[Items listed in a dataset]

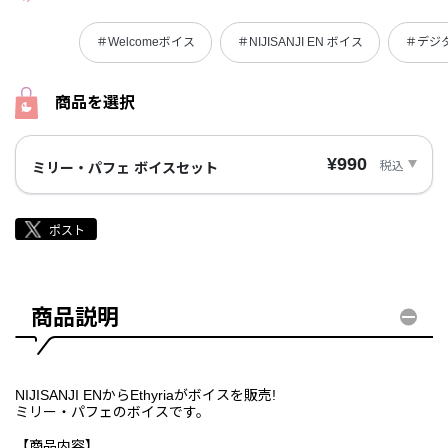
＃Welcomeボイス
＃NIJISANJI EN ボイス
＃デジ
商品を選択
¥990
税込
ミリー・パフェ ボイスセット
商品説明
NIJISANJI ENからEthyriaがボイスを販売!
ミリー・パフェのボイスです。
【商品内容】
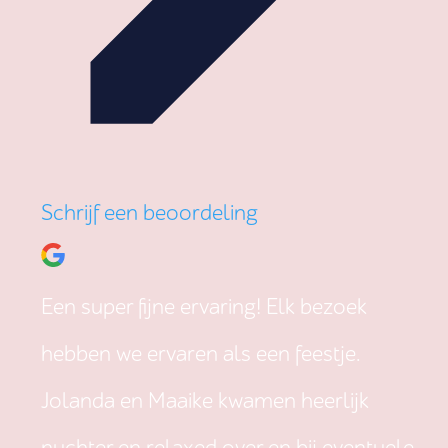
Schrijf een beoordeling
Een super fijne ervaring! Elk bezoek
hebben we ervaren als een feestje.
Jolanda en Maaike kwamen heerlijk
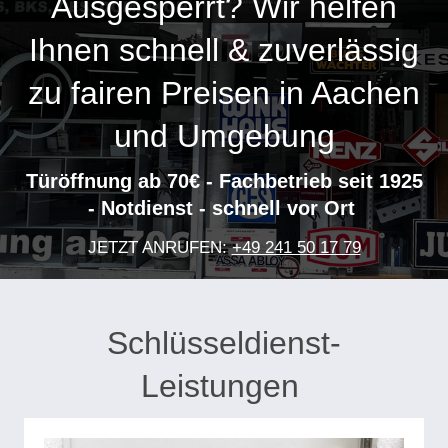
Ausgesperrt? Wir helfen
Ihnen schnell & zuverlässig
zu fairen Preisen in Aachen
und Umgebung
Türöffnung ab 70€ - Fachbetrieb seit 1925
- Notdienst - schnell vor Ort
JETZT ANRUFEN:
+49 241 50 17 79
Schlüsseldienst-
Leistungen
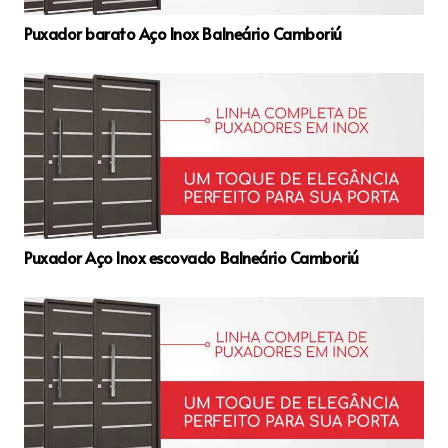
Puxador barato Aço Inox Balneário Camboriú
Puxador Aço Inox escovado Balneário Camboriú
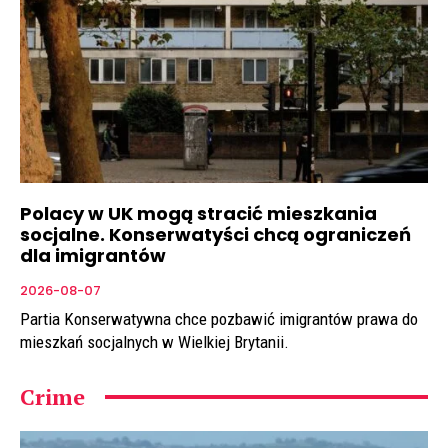
Polacy w UK mogą stracić mieszkania
socjalne. Konserwatyści chcą ograniczeń
dla imigrantów
2026-08-07
Partia Konserwatywna chce pozbawić imigrantów prawa do
mieszkań socjalnych w Wielkiej Brytanii.
Crime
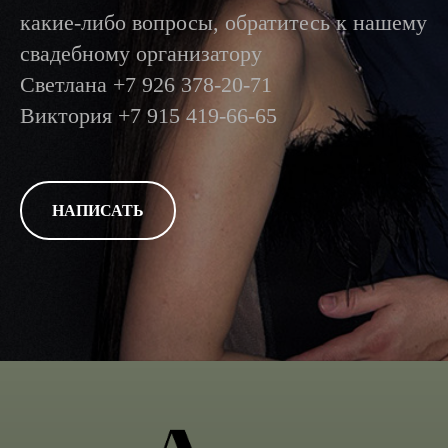
какие-либо вопросы, обратитесь к нашему
свадебному организатору
Светлана +7 926 378-20-71
Виктория +7 915 419-66-65
НАПИСАТЬ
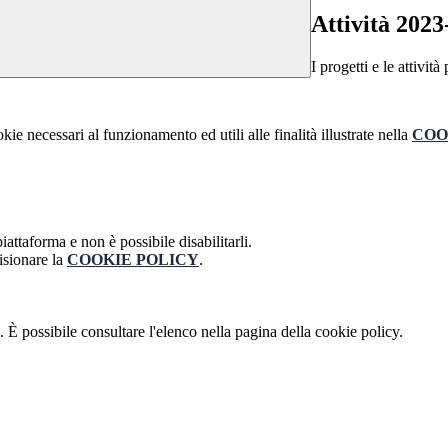
Attività 2023
I progetti e le attivit
kie necessari al funzionamento ed utili alle finalità illustrate nella
COO
attaforma e non è possibile disabilitarli.
isionare la
COOKIE POLICY
.
 È possibile consultare l'elenco nella pagina della cookie policy.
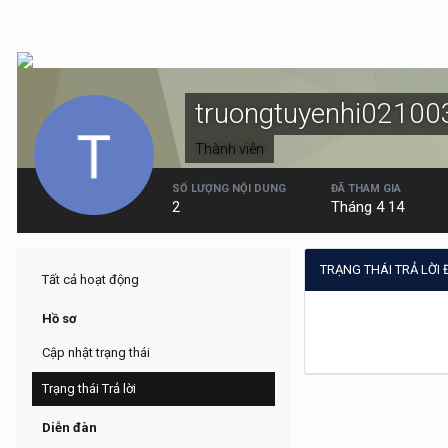
truongtuyenhi02100
Thành viên
SỐ LƯỢNG NỘI DUNG
ĐÃ THAM GIA
2
Tháng 4 14
TRẠNG THÁI TRẢ LỜI
Tất cả hoạt động
Hồ sơ
Cập nhật trạng thái
Trạng thái Trả lời
Diễn đàn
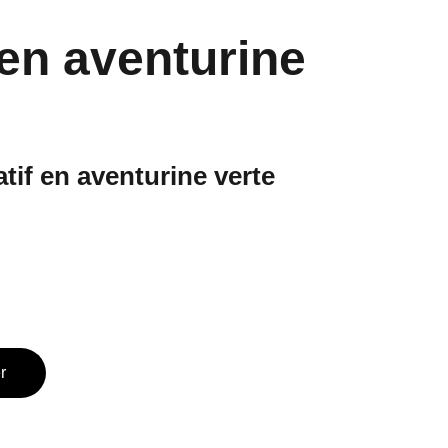
en aventurine
tif en aventurine verte
r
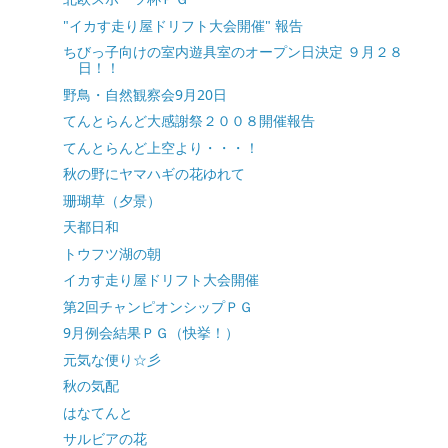
"イカす走り屋ドリフト大会開催" 報告
ちびっ子向けの室内遊具室のオープン日決定 ９月２８
日！！
野鳥・自然観察会9月20日
てんとらんど大感謝祭２００８開催報告
てんとらんど上空より・・・！
秋の野にヤマハギの花ゆれて
珊瑚草（夕景）
天都日和
トウフツ湖の朝
イカす走り屋ドリフト大会開催
第2回チャンピオンシップＰＧ
9月例会結果ＰＧ（快挙！）
元気な便り☆彡
秋の気配
はなてんと
サルビアの花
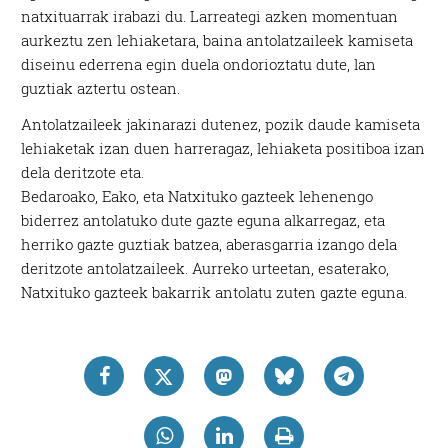
natxituarrak irabazi du. Larreategi azken momentuan
aurkeztu zen lehiaketara, baina antolatzaileek kamiseta
diseinu ederrena egin duela ondorioztatu dute, lan
guztiak aztertu ostean.
Antolatzaileek jakinarazi dutenez, pozik daude kamiseta
lehiaketak izan duen harreragaz, lehiaketa positiboa izan
dela deritzote eta.
Bedaroako, Eako, eta Natxituko gazteek lehenengo
biderrez antolatuko dute gazte eguna alkarregaz, eta
herriko gazte guztiak batzea, aberasgarria izango dela
deritzote antolatzaileek. Aurreko urteetan, esaterako,
Natxituko gazteek bakarrik antolatu zuten gazte eguna.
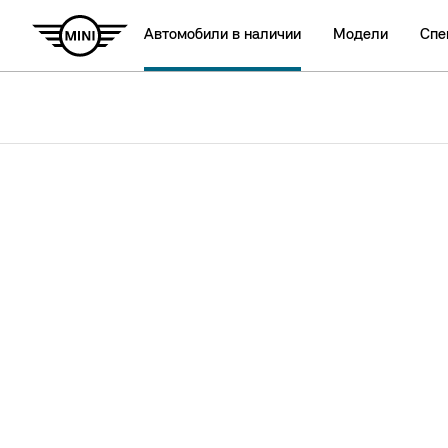
Автомобили в наличии
Модели
Спе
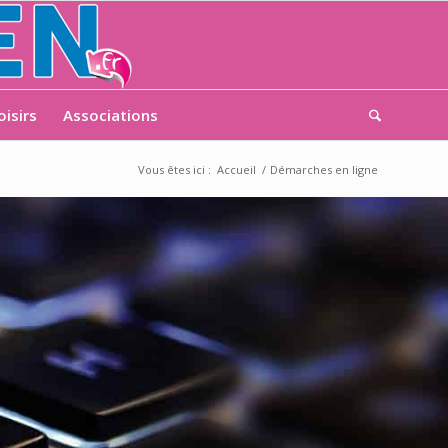
oisirs
Associations
Vous êtes ici :
Accueil
/
Démarches en ligne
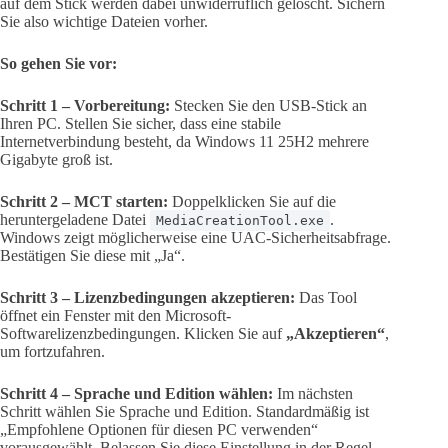
auf dem Stick werden dabei unwiderruflich gelöscht. Sichern
Sie also wichtige Dateien vorher.
So gehen Sie vor:
Schritt 1 – Vorbereitung:
Stecken Sie den USB-Stick an
Ihren PC. Stellen Sie sicher, dass eine stabile
Internetverbindung besteht, da Windows 11 25H2 mehrere
Gigabyte groß ist.
Schritt 2 – MCT starten:
Doppelklicken Sie auf die
heruntergeladene Datei
.
MediaCreationTool.exe
Windows zeigt möglicherweise eine UAC-Sicherheitsabfrage.
Bestätigen Sie diese mit „Ja“.
Schritt 3 – Lizenzbedingungen akzeptieren:
Das Tool
öffnet ein Fenster mit den Microsoft-
Softwarelizenzbedingungen. Klicken Sie auf
„Akzeptieren“
,
um fortzufahren.
Schritt 4 – Sprache und Edition wählen:
Im nächsten
Schritt wählen Sie Sprache und Edition. Standardmäßig ist
„Empfohlene Optionen für diesen PC verwenden“
vorausgewählt. Belassen Sie diese Einstellung in der Regel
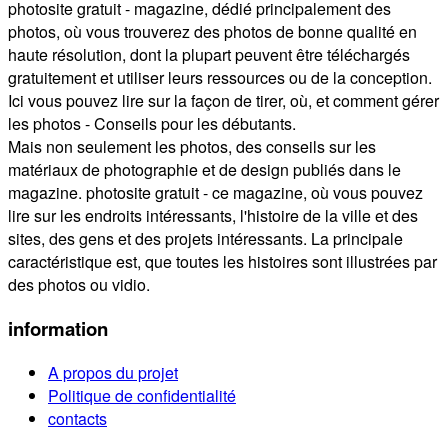
photosite gratuit - magazine, dédié principalement des
photos, où vous trouverez des photos de bonne qualité en
haute résolution, dont la plupart peuvent être téléchargés
gratuitement et utiliser leurs ressources ou de la conception.
Ici vous pouvez lire sur la façon de tirer, où, et comment gérer
les photos - Conseils pour les débutants.
Mais non seulement les photos, des conseils sur les
matériaux de photographie et de design publiés dans le
magazine. photosite gratuit - ce magazine, où vous pouvez
lire sur les endroits intéressants, l'histoire de la ville et des
sites, des gens et des projets intéressants. La principale
caractéristique est, que toutes les histoires sont illustrées par
des photos ou vidio.
information
A propos du projet
Politique de confidentialité
contacts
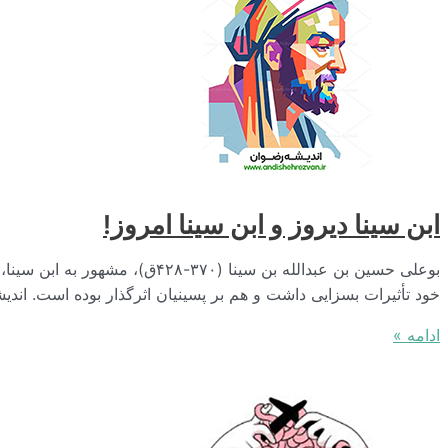
ابن سینا دیروز و ابن سینا امروز!
بوعلی حسین بن عبدالله بن سی
خود تأثیرات بسزایی داشت و هم بر پسینیان اثرگذار بوده است. اند
ابن
ادامه »
سینا
دیروز
و
ابن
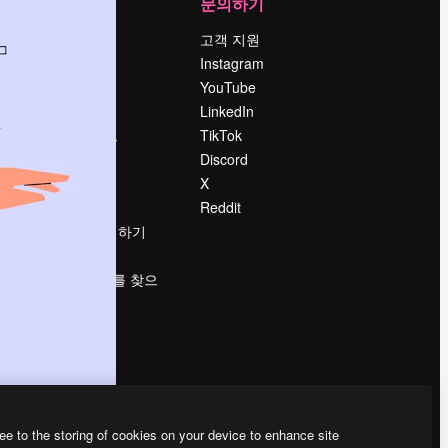
회사
문의하기
가격
고객 지원
회사 소개
Instagram
Reviews
YouTube
채용 정보
LinkedIn
책
검색 트렌드
TikTok
블로그
Discord
이벤트
X
Slidesgo
Reddit
콘텐츠 판매하기
프레스룸
magnific.ai를 찾으
시나요?
ee to the storing of cookies on your device to enhance site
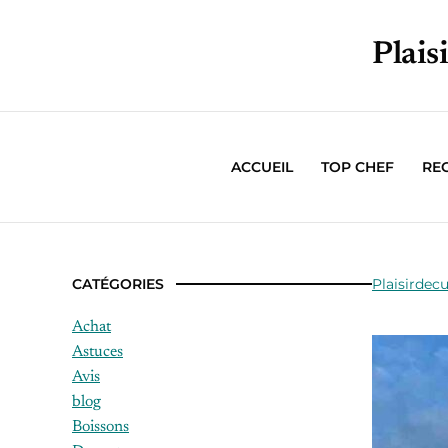
Plais
ACCUEIL
TOP CHEF
RE
CATÉGORIES
Plaisirdecu
Achat
Astuces
Avis
blog
Boissons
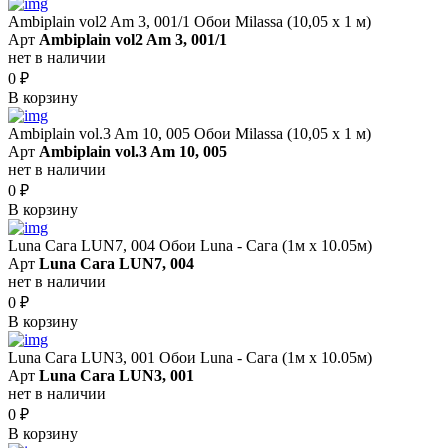
Ambiplain vol2 Am 3, 001/1 Обои Milassa (10,05 х 1 м)
Арт
Ambiplain vol2 Am 3, 001/1
нет в наличии
0
₽
В корзину
Ambiplain vol.3 Am 10, 005 Обои Milassa (10,05 х 1 м)
Арт
Ambiplain vol.3 Am 10, 005
нет в наличии
0
₽
В корзину
Luna Сага LUN7, 004 Обои Luna - Сага (1м х 10.05м)
Арт
Luna Сага LUN7, 004
нет в наличии
0
₽
В корзину
Luna Сага LUN3, 001 Обои Luna - Сага (1м х 10.05м)
Арт
Luna Сага LUN3, 001
нет в наличии
0
₽
В корзину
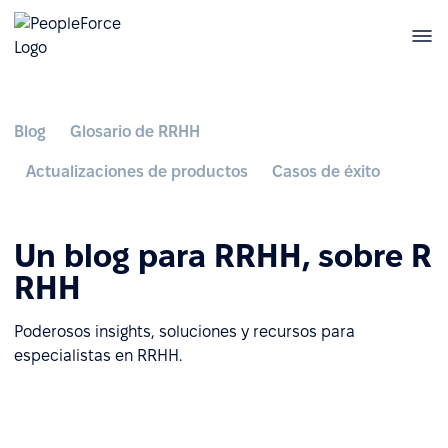
Blog
Glosario de RRHH
Actualizaciones de productos
Casos de éxito
Un blog para RRHH, sobre R
RHH
Poderosos insights, soluciones y recursos para
especialistas en RRHH.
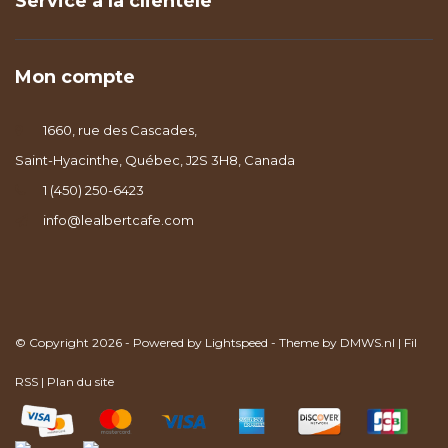
Service à la clientèle
Mon compte
1660, rue des Cascades,
Saint-Hyacinthe, Québec, J2S 3H8, Canada
1 (450) 250-6423
info@lealbertcafe.com
© Copyright 2026 - Powered by
Lightspeed
- Theme by
DMWS.nl
|
Fil
RSS
|
Plan du site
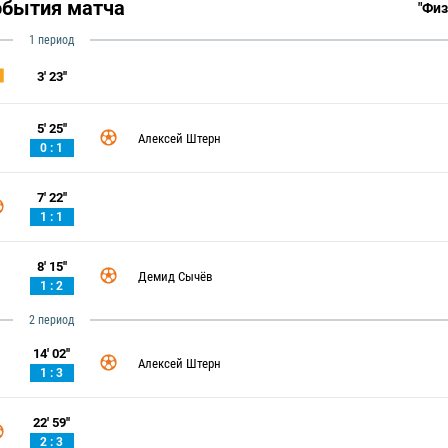
обытия матча
"Физ
1 период
3' 23''
5' 25''
Алексей Штерн
0 : 1
7' 22''
1 : 1
8' 15''
Демид Сычёв
1 : 2
2 период
14' 02''
Алексей Штерн
1 : 3
22' 59''
2 : 3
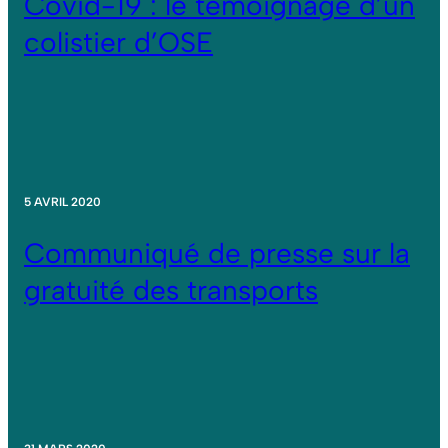
Covid-19 : le témoignage d’un
colistier d’OSE
5 AVRIL 2020
Communiqué de presse sur la
gratuité des transports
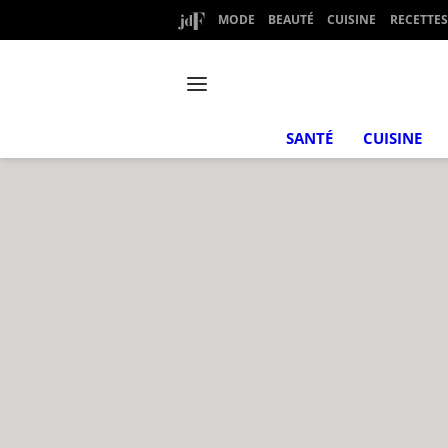
MODE
BEAUTÉ
CUISINE
RECETTES
SANTÉ
CUISINE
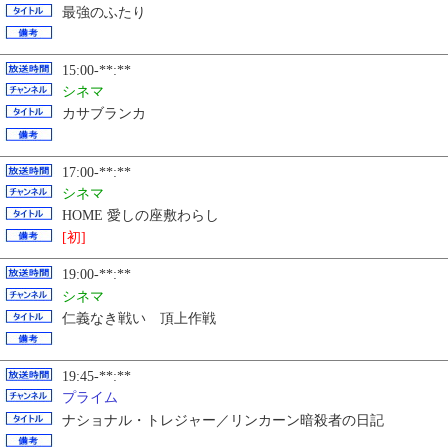
最強のふたり
15:00-**:**
シネマ
カサブランカ
17:00-**:**
シネマ
HOME 愛しの座敷わらし
[初]
19:00-**:**
シネマ
仁義なき戦い 頂上作戦
19:45-**:**
プライム
ナショナル・トレジャー／リンカーン暗殺者の日記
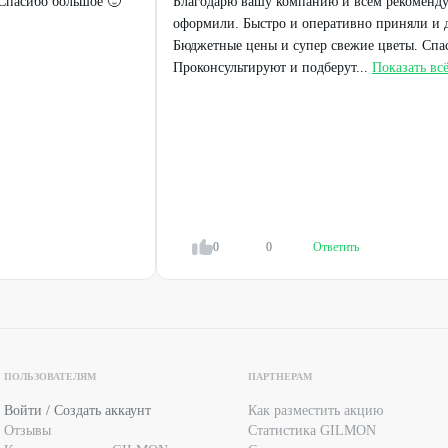
 Спасибо большое 🙂
Благодарю вашу компанию и всем рекоменду
оформили. Быстро и оперативно приняли и д
Бюджетные цены и супер свежие цветы. Спа
Проконсультируют и подберут...
Показать вс
0
0
Ответить
ПОЛЬЗОВАТЕЛЯМ
ПАРТНЕРАМ
Войти / Создать аккаунт
Как разместить акцию
Отзывы
Статистика GILMON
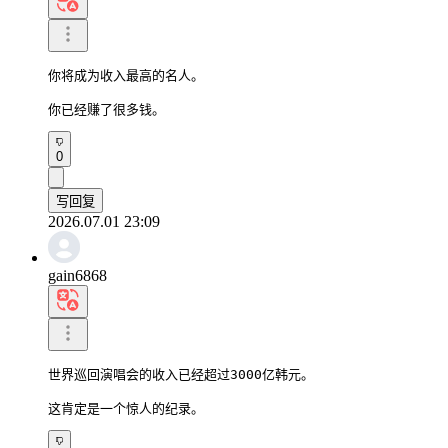
你将成为收入最高的名人。

你已经赚了很多钱。
0
写回复
2026.07.01 23:09
gain6868
世界巡回演唱会的收入已经超过3000亿韩元。

这肯定是一个惊人的纪录。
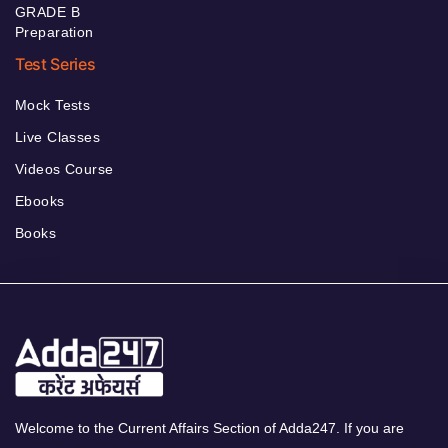
GRADE B
Preparation
Test Series
Mock Tests
Live Classes
Videos Course
Ebooks
Books
Welcome to the Current Affairs Section of Adda247. If you are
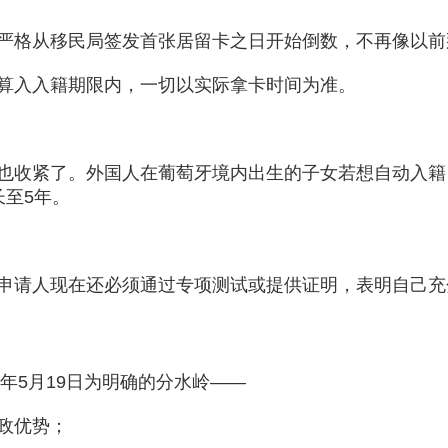
严格从移民局签发首张居留卡之日开始倒数，不再像以前
算入入籍期限内，一切以实际拿卡时间为准。
也收紧了。外国人在葡萄牙境内出生的子女若想自动入籍
长至5年。
申请人现在还必须通过专项测试或提供证明，表明自己充
年5月19日为明确的分水岭——
政优势；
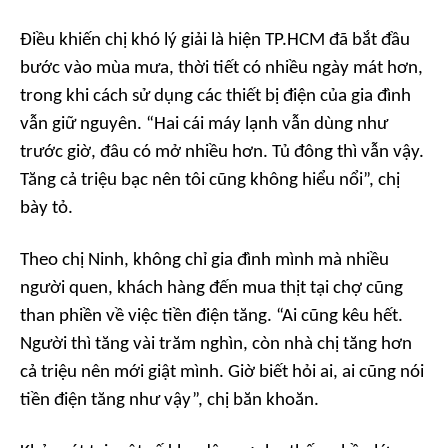
Điều khiến chị khó lý giải là hiện TP.HCM đã bắt đầu
bước vào mùa mưa, thời tiết có nhiều ngày mát hơn,
trong khi cách sử dụng các thiết bị điện của gia đình
vẫn giữ nguyên. “
Hai cái máy lạnh vẫn dùng như
trước giờ, đâu có mở nhiều hơn. Tủ đông thì vẫn vậy.
Tăng cả triệu bạc nên tôi cũng không hiểu nổi
”, chị
bày tỏ.
Theo chị Ninh, không chỉ gia đình mình mà nhiều
người quen, khách hàng đến mua thịt tại chợ cũng
than phiền về việc tiền điện tăng. “
Ai cũng kêu hết.
Người thì tăng vài trăm nghìn, còn nhà chị tăng hơn
cả triệu nên mới giật mình. Giờ biết hỏi ai, ai cũng nói
tiền điện tăng như vậy
”, chị băn khoăn.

Exercise aim
Extract the run of lines beginning with the line that holds "申请人现在还必须通过专项测试或提供证明，表明自己充" and ending at the last line of the data, inclusive. Exclude any pictures from the copy.

Response to the task
申请人现在还必须通过专项测试或提供证明，表明自己充
年5月19日为明确的分水岭——
政优势；
Điều khiến chị khó lý giải là hiện TP.HCM đã bắt đầu
bước vào mùa mưa, thời tiết có nhiều ngày mát hơn,
trong khi cách sử dụng các thiết bị điện của gia đình
vẫn giữ nguyên. “
Hai cái máy lạnh vẫn dùng như
trước giờ, đâu có mở nhiều hơn. Tủ đông thì vẫn vậy.
Tăng cả triệu bạc nên tôi cũng không hiểu nổi
”, chị
bày tỏ.
Theo chị Ninh, không chỉ gia đình mình mà nhiều
người quen, khách hàng đến mua thịt tại chợ cũng
than phiền về việc tiền điện tăng. “
Ai cũng kêu hết.
Người thì tăng vài trăm nghìn, còn nhà chị tăng hơn
cả triệu nên mới giật mình. Giờ biết hỏi ai, ai cũng nói
tiền điện tăng như vậy
”, chị băn khoăn.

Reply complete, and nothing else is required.